(Task instructions) Whenever a line below includes the string "Kjøp", show it.

Transcribed page contents
------------

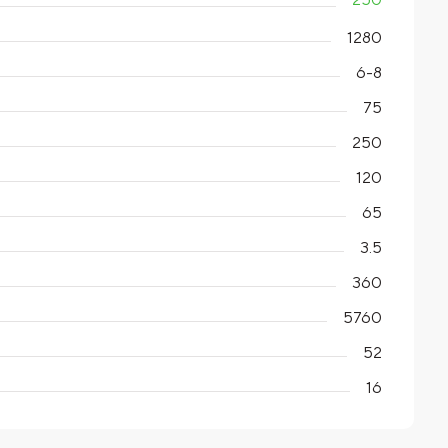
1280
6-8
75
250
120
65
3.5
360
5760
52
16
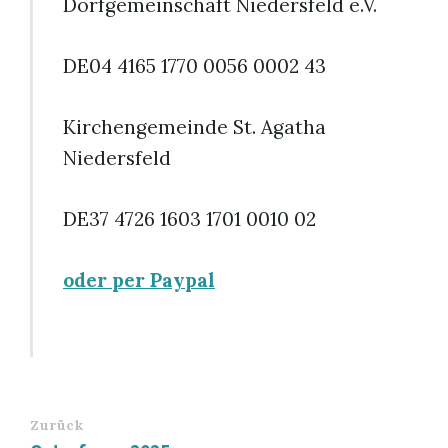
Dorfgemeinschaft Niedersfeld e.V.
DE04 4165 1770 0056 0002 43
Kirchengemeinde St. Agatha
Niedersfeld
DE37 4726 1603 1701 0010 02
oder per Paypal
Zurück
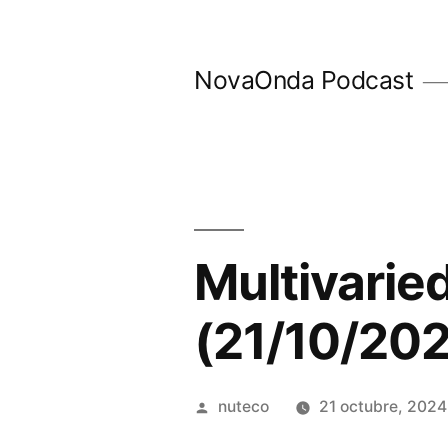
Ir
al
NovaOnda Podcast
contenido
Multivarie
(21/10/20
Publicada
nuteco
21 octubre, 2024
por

------------

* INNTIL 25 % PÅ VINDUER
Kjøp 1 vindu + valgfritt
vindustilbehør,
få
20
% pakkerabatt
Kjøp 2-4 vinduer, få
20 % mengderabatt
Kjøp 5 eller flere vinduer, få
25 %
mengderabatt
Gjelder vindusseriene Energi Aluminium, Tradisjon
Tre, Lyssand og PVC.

------------

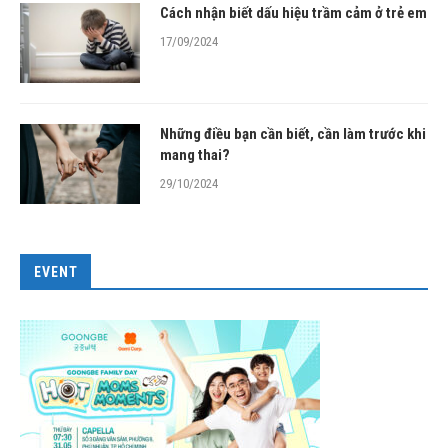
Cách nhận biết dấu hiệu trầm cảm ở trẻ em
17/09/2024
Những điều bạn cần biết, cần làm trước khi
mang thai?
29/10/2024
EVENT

------------

(Output below)
Kjøp 1 vindu + valgfritt
Kjøp 2-4 vinduer, få
Kjøp 5 eller flere vinduer, få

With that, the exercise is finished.